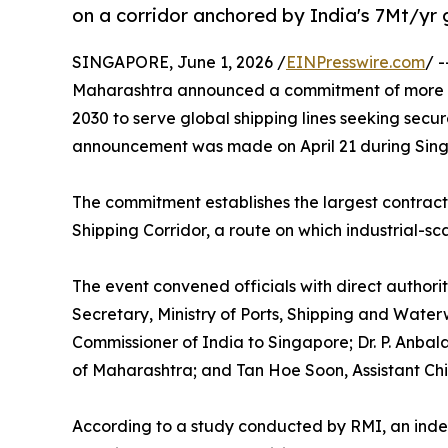
on a corridor anchored by India's 7Mt/yr
SINGAPORE, June 1, 2026 /
EINPresswire.com
/ 
Maharashtra announced a commitment of more th
2030 to serve global shipping lines seeking secur
announcement was made on April 21 during Sin
The commitment establishes the largest contrac
Shipping Corridor, a route on which industrial-sc
The event convened officials with direct authorit
Secretary, Ministry of Ports, Shipping and Wate
Commissioner of India to Singapore; Dr. P. Anbal
of Maharashtra; and Tan Hoe Soon, Assistant Chi
According to a study conducted by RMI, an ind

*****

* [Task statement]: Find each line of the data above that holds the word "India", then copy it.

* [Exercise result]:
on a corridor anchored by India's 7Mt/yr
Commissioner of India to Singapore; Dr. P. Anbal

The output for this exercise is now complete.